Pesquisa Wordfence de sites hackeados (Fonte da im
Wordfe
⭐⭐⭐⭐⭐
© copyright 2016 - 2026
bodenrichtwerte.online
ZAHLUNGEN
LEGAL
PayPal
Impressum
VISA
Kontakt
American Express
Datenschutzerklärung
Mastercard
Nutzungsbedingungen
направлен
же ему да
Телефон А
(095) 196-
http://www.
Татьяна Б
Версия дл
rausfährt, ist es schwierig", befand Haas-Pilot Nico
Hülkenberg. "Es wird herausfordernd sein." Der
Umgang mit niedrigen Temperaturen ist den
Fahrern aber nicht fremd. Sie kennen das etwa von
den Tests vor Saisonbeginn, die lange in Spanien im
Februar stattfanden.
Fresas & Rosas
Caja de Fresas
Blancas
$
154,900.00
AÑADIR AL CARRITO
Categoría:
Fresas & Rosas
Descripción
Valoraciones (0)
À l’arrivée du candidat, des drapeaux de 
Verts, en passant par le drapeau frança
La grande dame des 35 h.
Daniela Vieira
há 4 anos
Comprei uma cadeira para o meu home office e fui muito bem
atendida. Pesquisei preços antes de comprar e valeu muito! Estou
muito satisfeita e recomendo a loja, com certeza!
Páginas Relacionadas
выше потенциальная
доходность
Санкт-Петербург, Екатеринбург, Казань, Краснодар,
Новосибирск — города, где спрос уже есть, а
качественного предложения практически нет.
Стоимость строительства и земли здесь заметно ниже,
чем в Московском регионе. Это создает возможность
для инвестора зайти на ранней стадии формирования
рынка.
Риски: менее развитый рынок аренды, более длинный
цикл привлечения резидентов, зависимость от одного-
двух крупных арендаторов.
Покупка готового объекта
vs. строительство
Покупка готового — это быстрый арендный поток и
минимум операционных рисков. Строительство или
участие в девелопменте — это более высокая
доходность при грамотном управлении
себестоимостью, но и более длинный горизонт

**Exercise instructions**
Top to bottom, the records above must be output exactly.

**Completed task**
Pesquisa Wordfence de sites hackeados (Fonte da im
Wordfe
⭐⭐⭐⭐⭐
© copyright 2016 - 2026
bodenrichtwerte.online
ZAHLUNGEN
LEGAL
PayPal
Impressum
VISA
Kontakt
American Express
Datenschutzerklärung
Mastercard
Nutzungsbedingungen
направлен
же ему да
Телефон А
(095) 196-
http://www.
Татьяна Б
Версия дл
rausfährt, ist es schwierig", befand Haas-Pilot Nico
Hülkenberg. "Es wird herausfordernd sein." Der
Umgang mit niedrigen Temperaturen ist den
Fahrern aber nicht fremd. Sie kennen das etwa von
den Tests vor Saisonbeginn, die lange in Spanien im
Februar stattfanden.
Fresas & Rosas
Caja de Fresas
Blancas
$
154,900.00
AÑADIR AL CARRITO
Categoría:
Fresas & Rosas
Descripción
Valoraciones (0)
À l’arrivée du candidat, des drapeaux de 
Verts, en passant par le drapeau frança
La grande dame des 35 h.
Daniela Vieira
há 4 anos
Comprei uma cadeira para o meu home office e fui muito bem
atendida. Pesquisei preços antes de comprar e valeu muito! Estou
muito satisfeita e recomendo a loja, com certeza!
Páginas Relacionadas
выше потенциальная
доходность
Санкт-Петербург, Екатеринбург, Казань, Краснодар,
Новосибирск — города, где спрос уже есть, а
качественного предложения практически нет.
Стоимость строительства и земли здесь заметно ниже,
чем в Московском регионе. Это создает возможность
для инвестора зайти на ранней стадии формирования
рынка.
Риски: менее развитый рынок аренды, более длинный
цикл привлечения резидентов, зависимость от одного-
двух крупных арендаторов.
Покупка готового объекта
vs. строительство
Покупка готового — это быстрый арендный поток и
минимум операционных рисков. Строительство или
участие в девелопменте — это более высокая
доходность при грамотном управлении
себестоимостью, но и более длинный горизонт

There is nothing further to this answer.